Kocher & al found out about this in 1998 and released a paper that is still very useful today: http://www.cryptography.com/public/pdf/DPA.pdf
The idea is to record the power consumption of the chip along multiple encryptions. You then obtain curves with pics that you can correlate to XORs operations being performed. You can guess what cipher is used, and where are the known rounds/operations of the cipher from the intensities of some peaks, and the periodicity of some patterns. In the paper they study DES which is still the state of the art for block ciphers then.
Looking at a big number of such curves, along with the messages (or ciphertexts) they encrypted, you can focus on one operation and one bit of the internal state to find out one bit of one of the subkey. One bit should affect the number of XORs being performed thus you should find a correlation between the bit you're looking for and the power consumption at one point.
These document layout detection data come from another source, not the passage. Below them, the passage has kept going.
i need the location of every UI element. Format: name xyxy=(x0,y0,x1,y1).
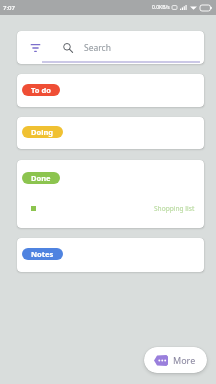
button[interactable]: Doing xyxy=(22,126,63,138)
staticText: To do xyxy=(31,85,51,95)
button[interactable]: Shopping list xyxy=(31,200,195,216)
staticText: 0.0KB/s xyxy=(152,4,170,11)
staticText: Shopping list xyxy=(154,204,195,213)
staticText: More xyxy=(173,354,196,366)
button[interactable]: Done xyxy=(17,160,204,228)
button[interactable]: Doing xyxy=(17,117,204,149)
button[interactable]: To do xyxy=(22,84,60,96)
button[interactable]: To do xyxy=(17,74,204,107)
button[interactable]: Notes xyxy=(17,238,204,272)
staticText: 7:07 xyxy=(3,4,15,12)
button[interactable]: More xyxy=(144,347,207,373)
button[interactable]: Done xyxy=(22,172,60,184)
staticText: Notes xyxy=(31,249,54,259)
button[interactable]: Notes xyxy=(22,248,63,260)
staticText: Search xyxy=(84,42,111,54)
button[interactable]: Filter xyxy=(28,41,42,55)
staticText: Doing xyxy=(31,127,54,137)
staticText: Done xyxy=(31,173,51,183)
button[interactable]: Filter xyxy=(17,31,204,64)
Repeat and find all the other ones. It's powerful because you only need to find one bit of the subkey, one after the other.
It's pretty hard to explain it without pictures (and a video would be even better, that's always something I have been wanting to do, if I dig deeper into it maybe I'll try that). But the basic idea is here, if you want more info check the original paper
I was wondering why Randomized Algorithm were often more efficient than non-randomized algorithm.
Then I looked at a list of random number generators (or RNG).
Of course we usually talk about PRNG (Pseudo Random Number Generator) since "truly random" is impossible/hard to achieve.
An interesting thing I stumbled into is that you can create a PRNG using a block cipher in counter mode, by iterating the counter and always encrypting the same thing, if the block cipher used is good, it should look random.
This sounds solid since ciphers sometimes need to have Ciphertext Indistinguishability from random noise.
To support such deniable encryption systems, a few cryptographic algorithms are specifically designed to make ciphertext messages indistinguishable from random bit strings
Also under the Ciphertext indistinguishability property that a cipher should respect, you shouldn't be able to find any relations between the ciphertexts coming from the same input but encrypted with an increasing counter.